Poiché le posizioni di legame più pronunciate sono identificate usando una profondità di sequenziamento più piccola, un esperimento di profondità data può saturare il rilevamento delle posizioni di legame che superano un certo rapporto di arricchimento del tag rispetto allo sfondo. Ci riferiamo a questo rapporto di arricchimento come il rapporto minimo di arricchimento saturo (MSER). I criteri di saturazione che definiscono la pendenza massima accettabile della curva di saturazione (Fig. 6a) può essere formulato come requisito per la stabilità dell’insieme dei siti di legame previsti. Ad esempio, richiediamo un accordo del 99% nel set di posizioni vincolanti quando il set di dati viene ridotto di 105 tag. Utilizzando i dati dei tag di input NRSF per determinare gli intervalli di confidenza per il rapporto di arricchimento di ciascuna posizione di legame, abbiamo scoperto che la profondità di sequenziamento raggiunta era sufficiente per saturare il rilevamento delle posizioni di legame con rapporti di arricchimento dei tag significativamente superiori a 7,5 (P-value < 0,05; Fig. 6a e supplementari Fig. 15 in linea). Delle 2.755 posizioni di legame NRSF rilevate con un FDR di 0.01, 1.879 (68%) avevano rapporti di arricchimento significativamente superiori al valore MSER di 7,5 (Fig. 13). Notiamo che un particolare valore MSER non implica che siano state scoperte tutte le vere posizioni di legame di tale arricchimento di piega; indica invece che nuove posizioni di legame con arricchimento significativamente superiori al valore MSER vengono rilevate a un ritmo sufficientemente lento. Un intervallo potenziale di rapporti di arricchimento reali può essere valutato dagli intervalli di confidenza dell’arricchimento calcolati per ciascuna posizione di legame (Fig. 16 in linea).
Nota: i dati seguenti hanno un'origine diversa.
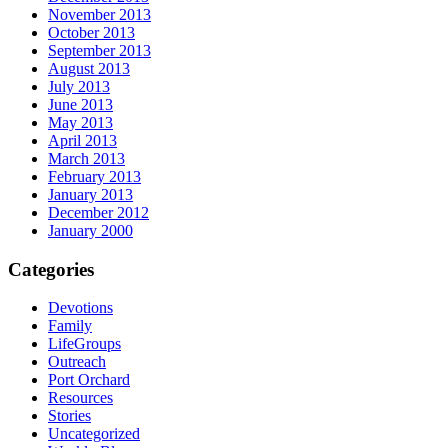
November 2013
October 2013
September 2013
August 2013
July 2013
June 2013
May 2013
April 2013
March 2013
February 2013
January 2013
December 2012
January 2000
Categories
Devotions
Family
LifeGroups
Outreach
Port Orchard
Resources
Stories
Uncategorized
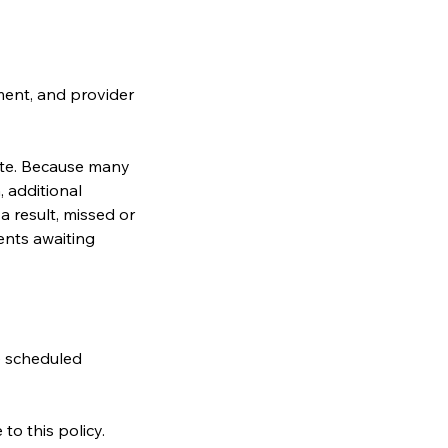
ment, and provider
ate. Because many
 additional
a result, missed or
ents awaiting
e scheduled
o this policy.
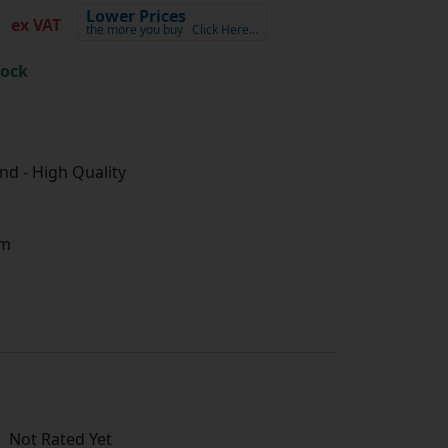
3
Lower Prices
ex VAT
the more you buy
Click Here…
tock
d - High Quality
m
Not Rated Yet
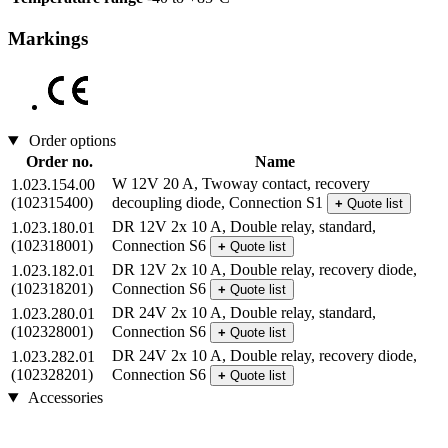
Markings
Order options
Order no.
Name
W 12V 20 A, Twoway contact, recovery
1.023.154.00
(102315400)
decoupling diode, Connection S1
+
Quote list
DR 12V 2x 10 A, Double relay, standard,
1.023.180.01
(102318001)
Connection S6
+
Quote list
DR 12V 2x 10 A, Double relay, recovery diode,
1.023.182.01
(102318201)
Connection S6
+
Quote list
DR 24V 2x 10 A, Double relay, standard,
1.023.280.01
(102328001)
Connection S6
+
Quote list
DR 24V 2x 10 A, Double relay, recovery diode,
1.023.282.01
(102328201)
Connection S6
+
Quote list
Accessories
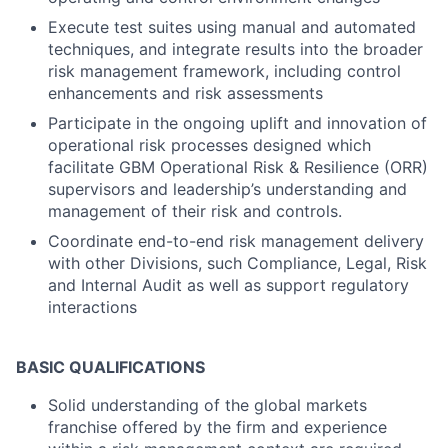
Execute test suites using manual and automated
techniques, and integrate results into the broader
risk management framework, including control
enhancements and risk assessments
Participate in the ongoing uplift and innovation of
operational risk processes designed which
facilitate GBM Operational Risk & Resilience (ORR)
supervisors and leadership’s understanding and
management of their risk and controls.
Coordinate end-to-end risk management delivery
with other Divisions, such Compliance, Legal, Risk
and Internal Audit as well as support regulatory
interactions
BASIC QUALIFICATIONS
Solid understanding of the global markets
franchise offered by the firm and experience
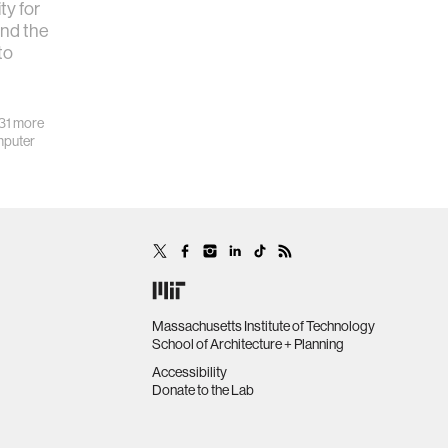
y for
und the
to
31 more
puter
Massachusetts Institute of Technology
School of Architecture + Planning
Accessibility
Donate to the Lab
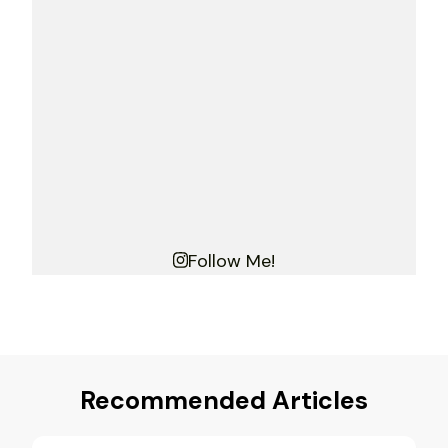
Follow Me!
Recommended Articles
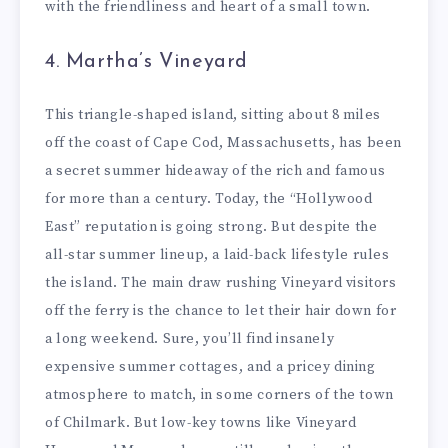
with the friendliness and heart of a small town.
4. Martha’s Vineyard
This triangle-shaped island, sitting about 8 miles
off the coast of Cape Cod, Massachusetts, has been
a secret summer hideaway of the rich and famous
for more than a century. Today, the “Hollywood
East” reputation is going strong. But despite the
all-star summer lineup, a laid-back lifestyle rules
the island. The main draw rushing Vineyard visitors
off the ferry is the chance to let their hair down for
a long weekend. Sure, you’ll find insanely
expensive summer cottages, and a pricey dining
atmosphere to match, in some corners of the town
of Chilmark. But low-key towns like Vineyard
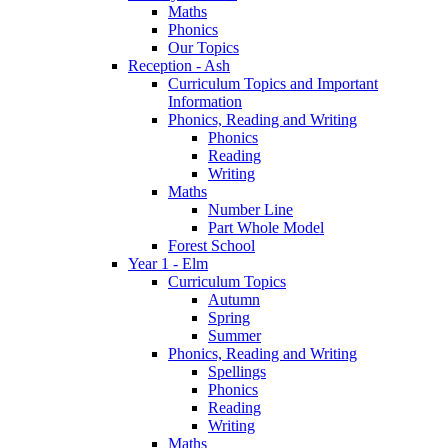
Maths
Phonics
Our Topics
Reception - Ash
Curriculum Topics and Important
Information
Phonics, Reading and Writing
Phonics
Reading
Writing
Maths
Number Line
Part Whole Model
Forest School
Year 1 - Elm
Curriculum Topics
Autumn
Spring
Summer
Phonics, Reading and Writing
Spellings
Phonics
Reading
Writing
Maths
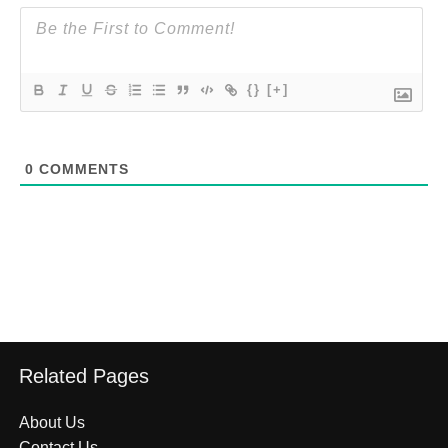
{}
[+]
0
COMMENTS
Related Pages
About Us
Contact Us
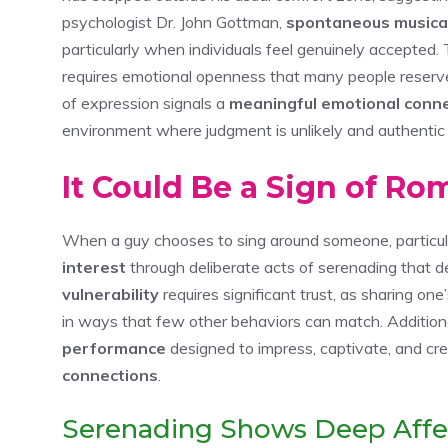
psychologist Dr. John Gottman,
spontaneous musica
particularly when individuals feel genuinely accepted. 
requires emotional openness that many people reserve 
of expression signals a
meaningful emotional conn
environment where judgment is unlikely and authentic s
It Could Be a Sign of Ro
When a guy chooses to sing around someone, particularl
interest
through deliberate acts of serenading that 
vulnerability
requires significant trust, as sharing on
in ways that few other behaviors can match. Additiona
performance
designed to impress, captivate, and 
connections
.
Serenading Shows Deep Affe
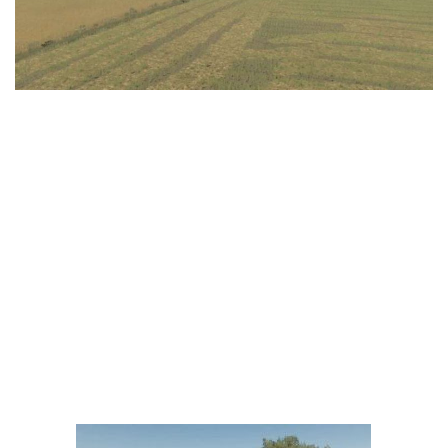
LS 25 Trailers
LS 25 Cutters
LS 25 Forklifts & Excavators
LS 25 Implements & Tools
LS 25 Objects
LS 25 Other
LS 25 Addons
LS 25 Packs
LS 25 Prefab
LS 25 Weights
LS 25 Textures
LS 25 Scripts
LS 25 Tutorials
LS 25 Updates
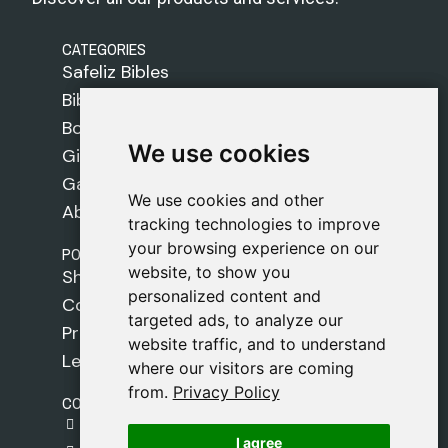
CATEGORIES
Safeliz Bibles
Bibles
Books
We use cookies
We use cookies
Gifts
Games
We use cookies and other
We use cookies and other
About Us
tracking technologies to improve
tracking technologies to improve
your browsing experience on our
your browsing experience on our
POLICIES
website, to show you
website, to show you
Shipping Policy
personalized content and
personalized content and
Cookie Policy
targeted ads, to analyze our
targeted ads, to analyze our
Privacy Policy
website traffic, and to understand
website traffic, and to understand
Legal Notice
where our visitors are coming
where our visitors are coming
from.
from.
Privacy Policy
Privacy Policy
CONTACT
gestion@safeliz.com
I agree
I agree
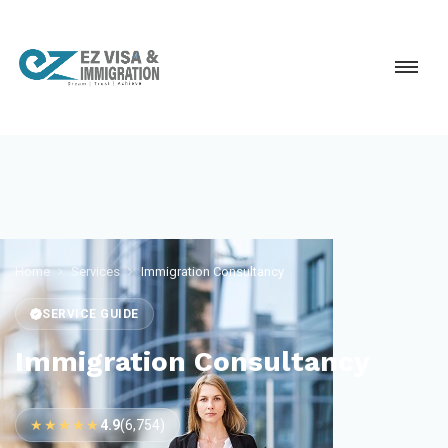
Home
Services
Immigration Consultancy
SERVICE GUIDE
Immigration Consultancy
★★★★★
4.9
(6,754)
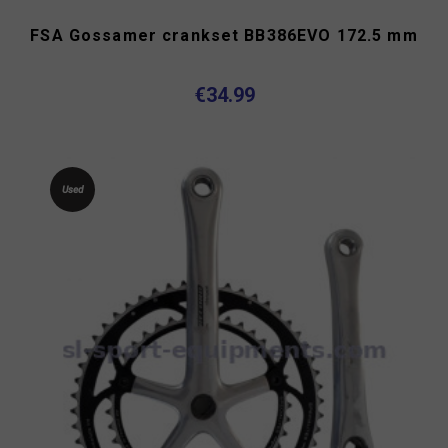
FSA Gossamer crankset BB386EVO 172.5 mm
€34.99
Used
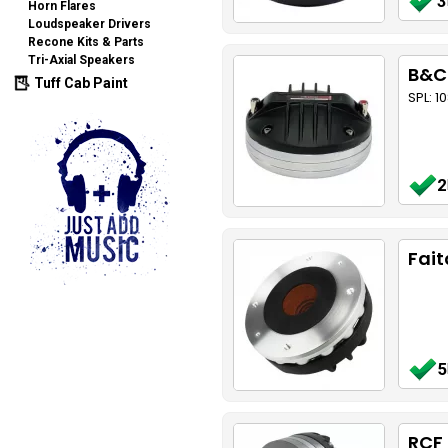
3
Horn Flares
Loudspeaker Drivers
Recone Kits & Parts
Tri-Axial Speakers
B&C
Tuff Cab Paint
SPL: 1
2
Fait
5
RCF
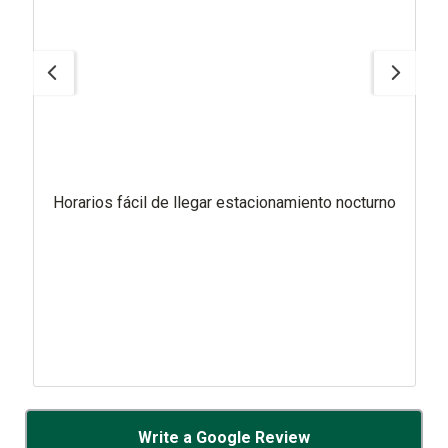
Horarios fácil de llegar estacionamiento nocturno
Write a Google Review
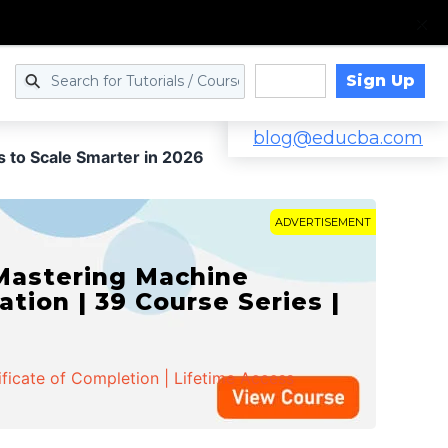
Sign Up
Log in
blog@educba.com
s to Scale Smarter in 2026
ADVERTISEMENT
 Mastering Machine
ation | 39 Course Series |
ificate of Completion | Lifetime Access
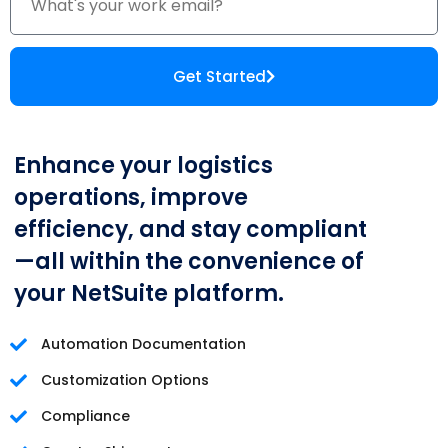
Get Started
Enhance your logistics
operations, improve
efficiency, and stay compliant
—all within the convenience of
your NetSuite platform.
Automation Documentation
Customization Options
Compliance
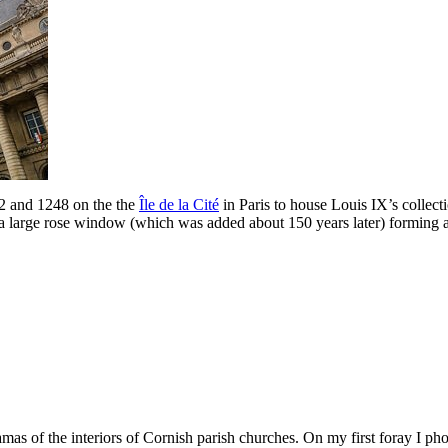
2 and 1248 on the the
Île de la Cité
in Paris to house Louis IX’s collecti
 a large rose window (which was added about 150 years later) forming a
amas of the interiors of Cornish parish churches. On my first foray I p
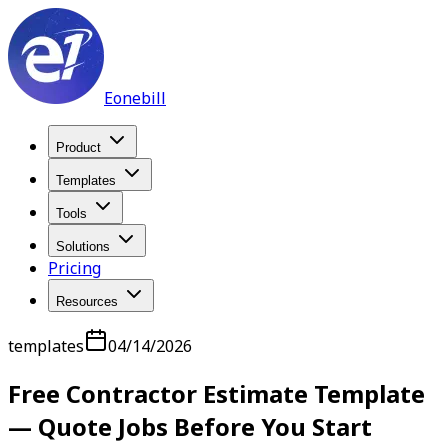
Eonebill
Product
Templates
Tools
Solutions
Pricing
Resources
templates
04/14/2026
Free Contractor Estimate Template
— Quote Jobs Before You Start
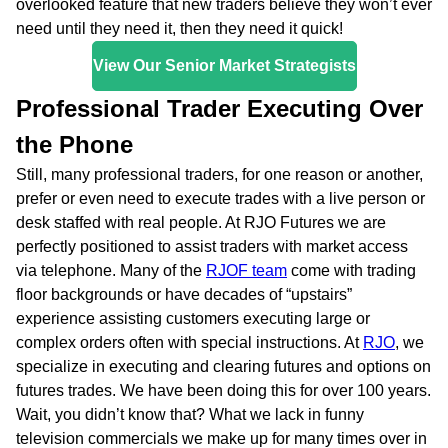
overlooked feature that new traders believe they won’t ever
need until they need it, then they need it quick!
View Our Senior Market Strategists
Professional Trader Executing Over
the Phone
Still, many professional traders, for one reason or another,
prefer or even need to execute trades with a live person or
desk staffed with real people. At RJO Futures we are
perfectly positioned to assist traders with market access
via telephone. Many of the
RJOF team
come with trading
floor backgrounds or have decades of “upstairs”
experience assisting customers executing large or
complex orders often with special instructions. At
RJO
, we
specialize in executing and clearing futures and options on
futures trades. We have been doing this for over 100 years.
Wait, you didn’t know that? What we lack in funny
television commercials we make up for many times over in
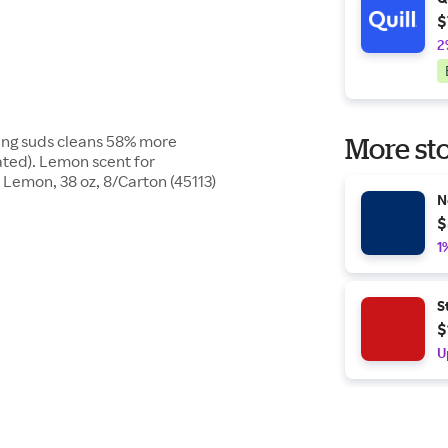
$
2
ing suds cleans 58% more
More sto
ated). Lemon scent for
 Lemon, 38 oz, 8/Carton (45113)
N
$
1
S
$
U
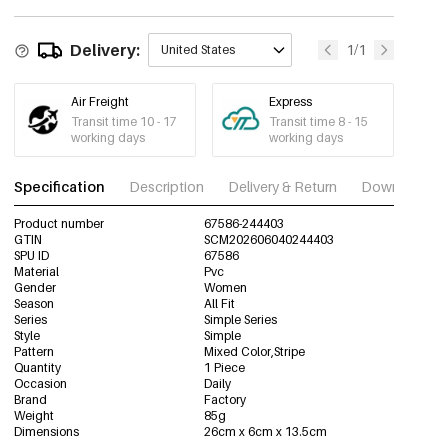
Delivery:
1/1
United States
Air Freight
Express
Transit time 10 - 17
Transit time 8 - 15
working days
working days
Specification
Description
Delivery & Return
Download im
Product number
67586-244403
GTIN
SCM202606040244403
SPU ID
67586
Material
Pvc
Gender
Women
Season
All Fit
Series
Simple Series
Style
Simple
Pattern
Mixed Color,Stripe
Quantity
1 Piece
Occasion
Daily
Brand
Factory
Weight
85g
Dimensions
26cm x 6cm x 13.5cm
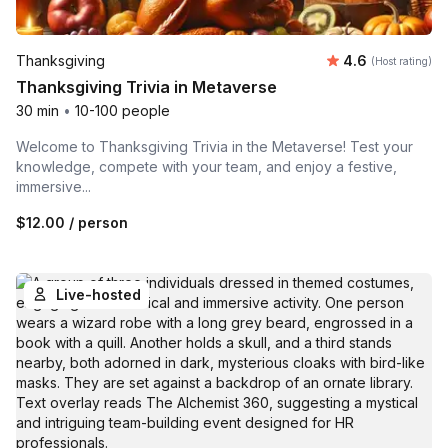
Average rating
Thanksgiving
4.6
(Host rating)
Thanksgiving Trivia in Metaverse
30 min
•
10-100 people
Welcome to Thanksgiving Trivia in the Metaverse! Test your
knowledge, compete with your team, and enjoy a festive,
immersive...
$12.00
/ person
Live-hosted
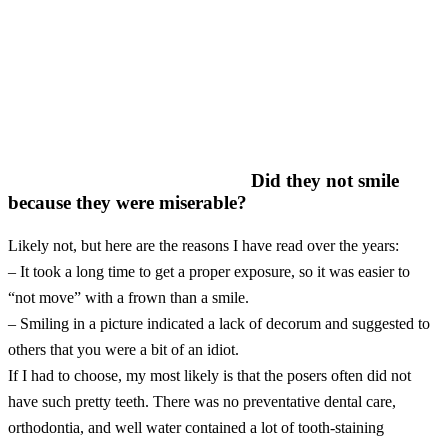
Did they not smile
because they were miserable?
Likely not, but here are the reasons I have read over the years:
– It took a long time to get a proper exposure, so it was easier to
“not move” with a frown than a smile.
– Smiling in a picture indicated a lack of decorum and suggested to
others that you were a bit of an idiot.
If I had to choose, my most likely is that the posers often did not
have such pretty teeth. There was no preventative dental care,
orthodontia, and well water contained a lot of tooth-staining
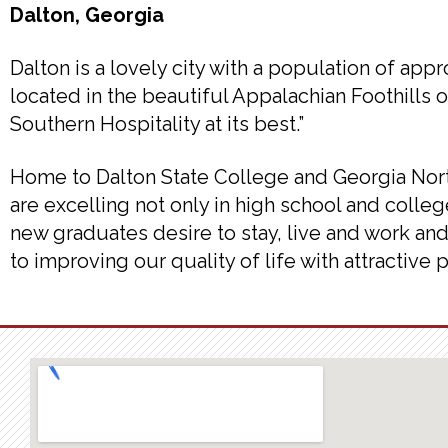
Dalton, Georgia
Dalton is a lovely city with a population of ap
located in the beautiful Appalachian Foothills
Southern Hospitality at its best.”
Home to Dalton State College and Georgia Nort
are excelling not only in high school and college
new graduates desire to stay, live and work and
to improving our quality of life with attractive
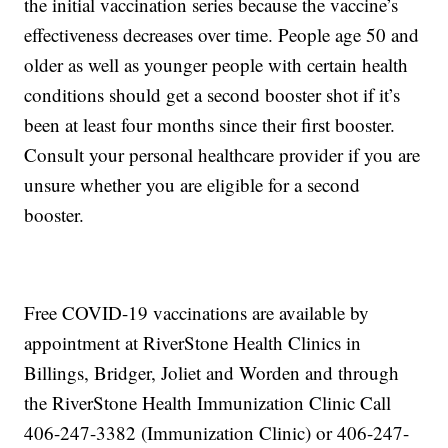
the initial vaccination series because the vaccine’s
effectiveness decreases over time. People age 50 and
older as well as younger people with certain health
conditions should get a second booster shot if it’s
been at least four months since their first booster.
Consult your personal healthcare provider if you are
unsure whether you are eligible for a second
booster.
Free COVID-19 vaccinations are available by
appointment at RiverStone Health Clinics in
Billings, Bridger, Joliet and Worden and through
the RiverStone Health Immunization Clinic Call
406-247-3382 (Immunization Clinic) or 406-247-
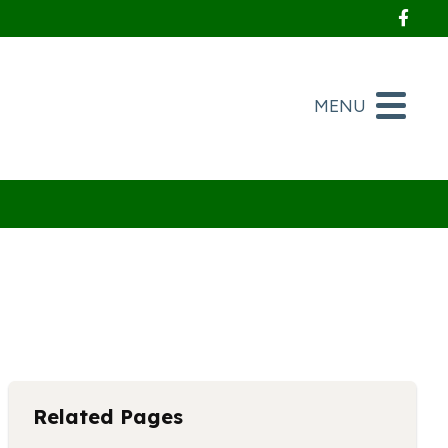
Foll
MENU
Related Pages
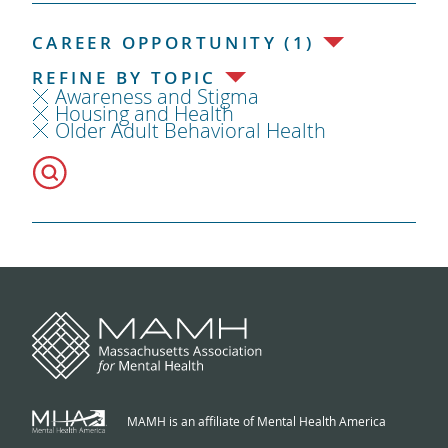
CAREER OPPORTUNITY (1)
REFINE BY TOPIC
Awareness and Stigma
Housing and Health
Older Adult Behavioral Health
MAMH is an affiliate of Mental Health America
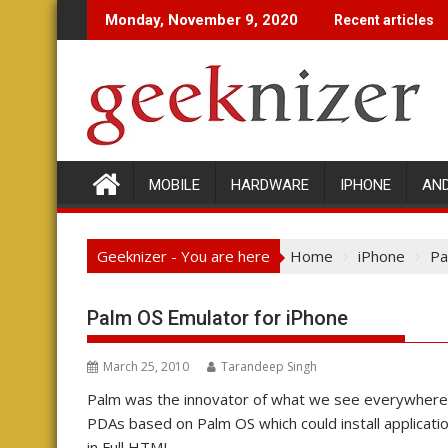
Skip
Monday, November 9, 2020
Recent articles
to
content
MOBILE
HARDWARE
IPHONE
AN
Geeknizer - You are here
Home
iPhone
Pa
Palm OS Emulator for iPhone
March 25, 2010
Tarandeep Singh
Palm was the innovator of what we see everywhere 
PDAs based on Palm OS which could install applicati
in Full HTML.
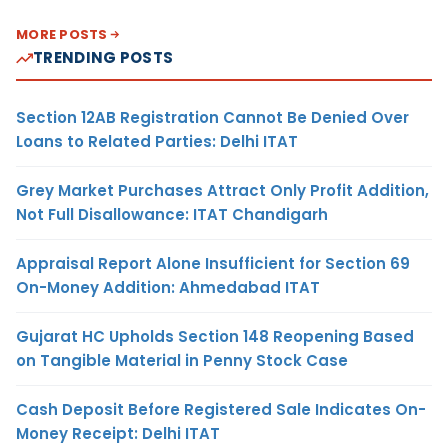
MORE POSTS
TRENDING POSTS
Section 12AB Registration Cannot Be Denied Over
Loans to Related Parties: Delhi ITAT
Grey Market Purchases Attract Only Profit Addition,
Not Full Disallowance: ITAT Chandigarh
Appraisal Report Alone Insufficient for Section 69
On-Money Addition: Ahmedabad ITAT
Gujarat HC Upholds Section 148 Reopening Based
on Tangible Material in Penny Stock Case
Cash Deposit Before Registered Sale Indicates On-
Money Receipt: Delhi ITAT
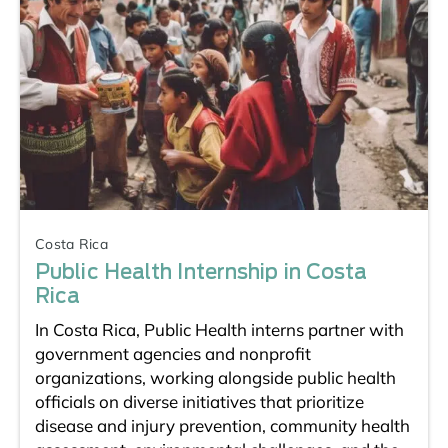
Costa Rica
Public Health Internship in Costa
Rica
In Costa Rica, Public Health interns partner with
government agencies and nonprofit
organizations, working alongside public health
officials on diverse initiatives that prioritize
disease and injury prevention, community health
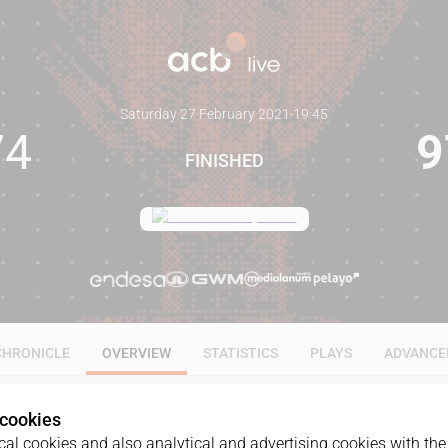
Saturday 27 February 2021
·
19:45
74
9
FINISHED
CHRONICLE
OVERVIEW
STATISTICS
PLAYS
ADVANCE
 cookies
al cookies and also analytical and advertising cookies with the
Poiché la stima degli intervalli di confidenza del rapporto di arricchimento dipende anche dalla quantità di informazioni disponibili sulla distribuzione dei tag di sfondo, è necessario utilizzare set di dati di input di copertura genomica simile quando si confrontano diversi valori MSER.
Per scopi pratici, è importante essere in grado di prevedere il numero di tag necessari per saturare il rilevamento di picchi al di sopra di un dato rapporto di arricchimento target. La relazione tra il numero di tag e l’MSER si stabilisce in una dipendenza che può essere estrapolata utilizzando un modello log-log (Fig. 6 quater). Prevediamo, per esempio, che 1.2 × 106 ulteriori tag sarebbero necessari per raggiungere la saturazione nel rilevare le posizioni di legame NRSF con arricchimento sullo sfondo significativamente superiore a due volte (P-value < 0.05). I valori MSER e le estrapolazioni dipendono dai criteri di saturazione e dai metodi utilizzati per calcolare gli intervalli di confidenza dell’arricchimento (Fig. 17 in linea).
È anche probabile che l’aumento della profondità di sequenziamento porti ad una maggiore precisione delle posizioni di legame determinate. Utilizzando il set di dati NRSF, abbiamo analizzato come la distanza media tra le posizioni di rilegatura rilevate e i motivi di sequenza dipende dal numero di tag utilizzati per le previsioni. I nostri risultati mostrano che la precisione è effettivamente migliorata con il numero crescente di tag (Fig. 18 in linea). Il miglioramento, tuttavia, è stato minore: la precisione è diminuita solo di diverse coppie di basi anche quando il numero di tag è stato dimezzato.